Before this class, I thought about games mostly as something people played for fun. I obviously knew that games took a lot of work to make, but I did not really think about how much design thinking goes into them. I did not think closely about things like what the player is being asked to do, what kind of fun the game is creating, or how the mechanics can shape the feeling of the whole experience. I wouldn’t have understood what types of “fun” a game could create before this class. I also saw play as something kind of separate from serious design work, but this class changed that for me.
One of my favorite parts of this class was the sketchnotes. At the beginning, I was mostly just trying to get the ideas down, but over time I started thinking more about layout, hierarchy, symbols, and how to make the notes actually communicate something. Over time I started to see myself getting a lot better at them, using color and contrast in smarter ways and communicating my ideas in creative fun ways.
This class also opened up game design to me in a way I was not expecting. I never realized how connected CS and design are. I realized that a game is not just code, and it is also not just a story or a visual concept. It is all of those things working together: the system, the rules, the player’s actions, the interface, the mood, and the meaning. Working on Myodyssey made that especially clear. We had to think about what the player was doing at each moment, not just what the story was saying.
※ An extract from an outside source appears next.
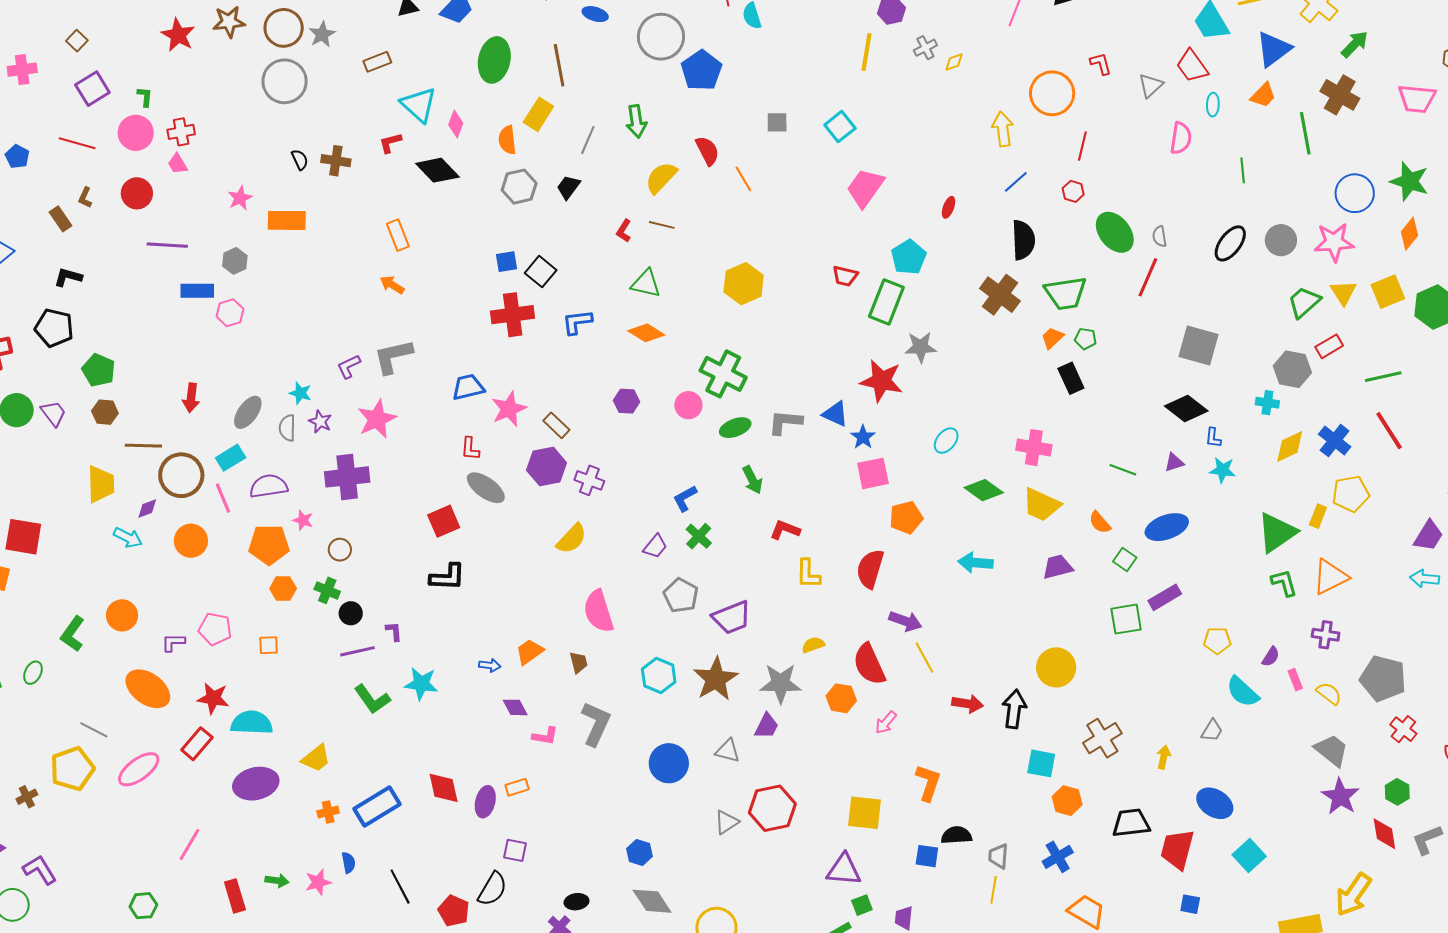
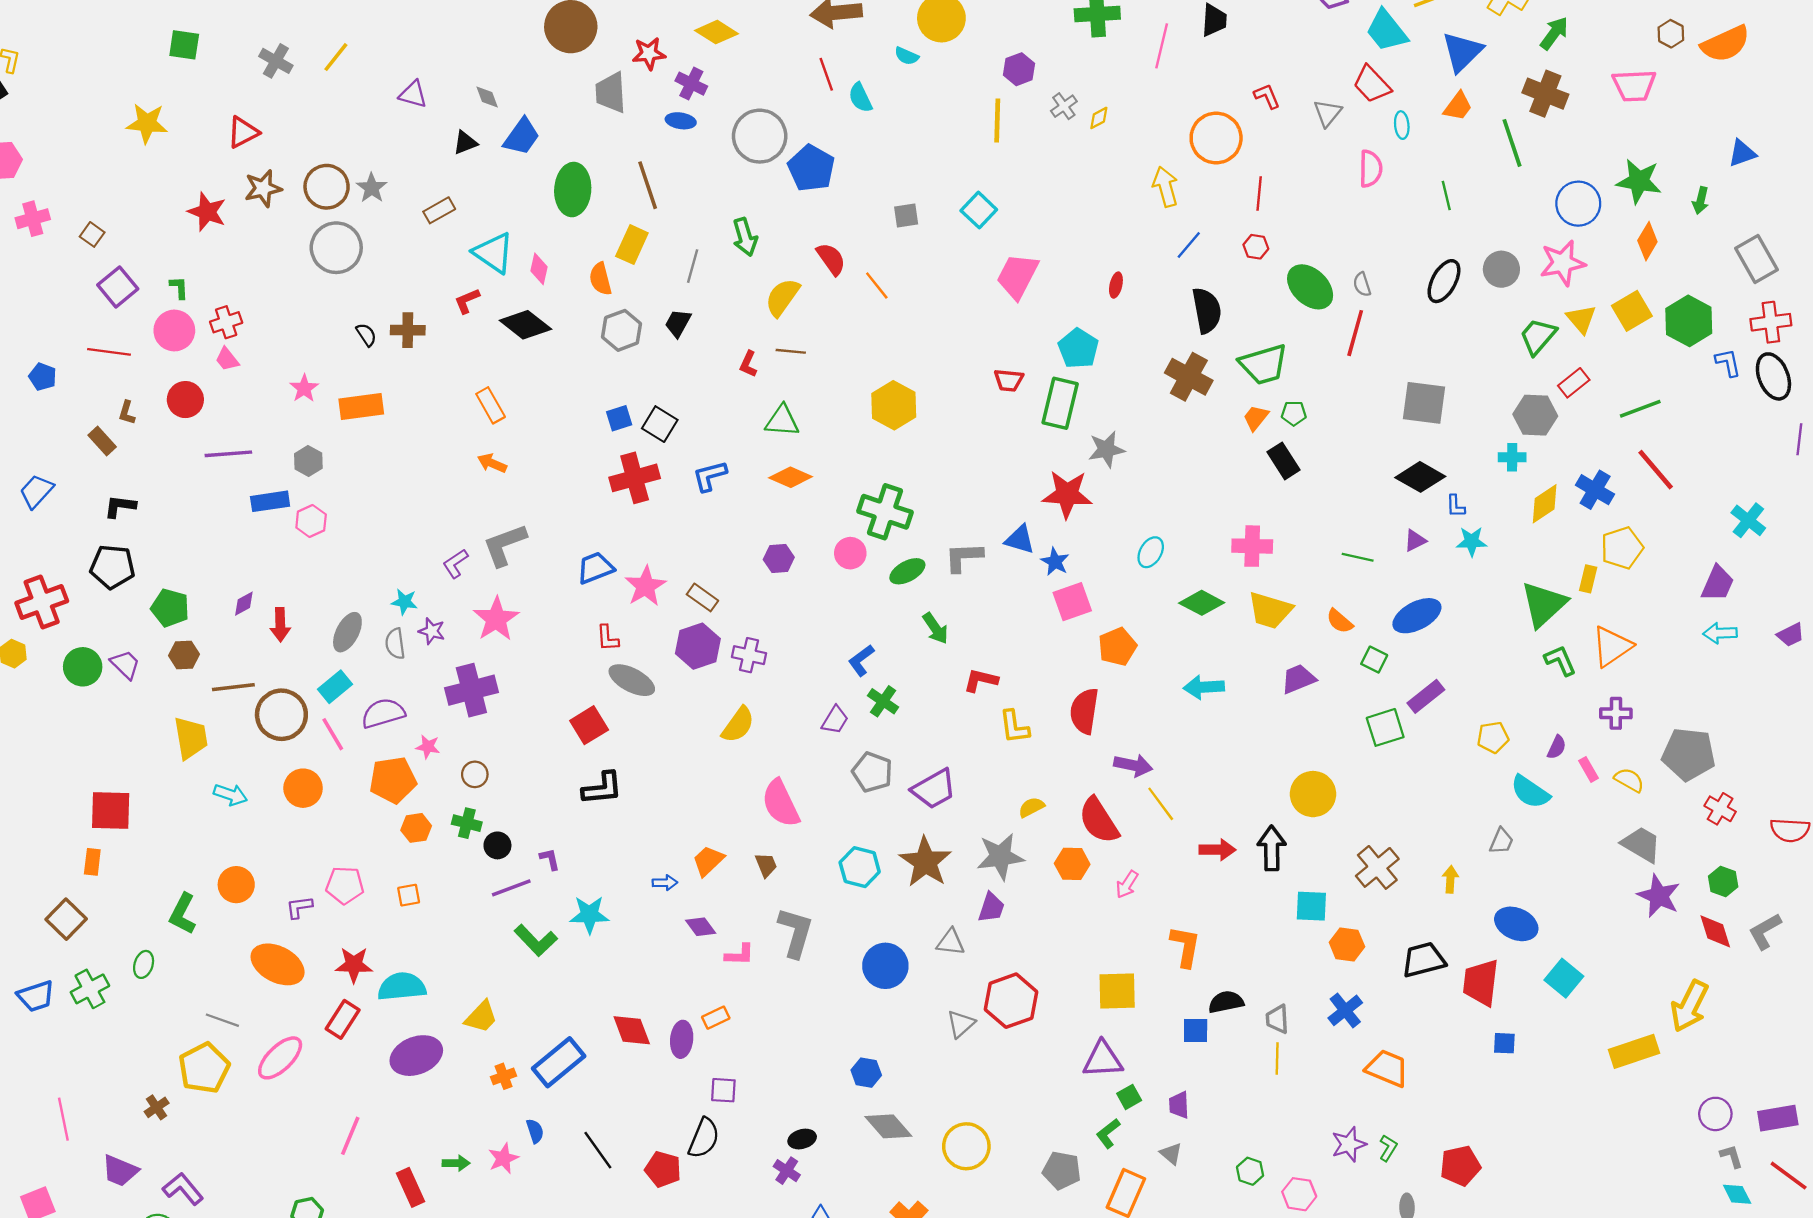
pink cross: (22, 70) -> (33, 219), moved
purple diamond: (147, 509) -> (244, 604), moved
I especially liked learning about embedded narrative and evocative spaces because it gave me a better way to understand how a game can tell a story through its world. In Myodyssey, we tried to make the forest do some of the storytelling. The player starts in a space that feels safer and more alive, then gradually moves into places that feel more damaged and unsettling. Things like pollution, trapped animals, and the disappearance of moss were not just background details. They were part of how we wanted players to understand the environmental message.
One lecture that really stayed with me was the one about who gets to tell other people’s stories. That felt very connected to other design classes I have taken, especially needfinding and interviews. A lot of this class reminded me of that process because we were constantly learning from players. Playtesting was not just about finding bugs. It was about seeing what people noticed, what confused them, what they cared about, and what they interpreted differently than we expected.
One challenge for me was figuring out how to turn an emotional idea into actual gameplay. It is easy to say that we wanted players to feel urgency, empathy, or sadness, but it is much harder to design mechanics that actually create those feelings. I think I grew by becoming more comfortable thinking about games as systems. I started the class thinking more from the story and visual side, but by the end I was thinking more about mechanics, player behavior, and how small design choices affect the whole experience.
This has definitely been one of my favorite classes at Stanford. It made me take games more seriously as a design medium, and it made me excited to keep learning about them. I am especially looking forward to taking Designing Serious Games because this class showed me that games can do so much more than just entertain.



I just read a couple essays from people who hated sketchnotes, so your essay cheered me up a lot! And yes, figuring out how to elicit certain emotions is an art– games share that with music, film and writing. it can be done, and it is work.
I look forward to seeing you in the fall!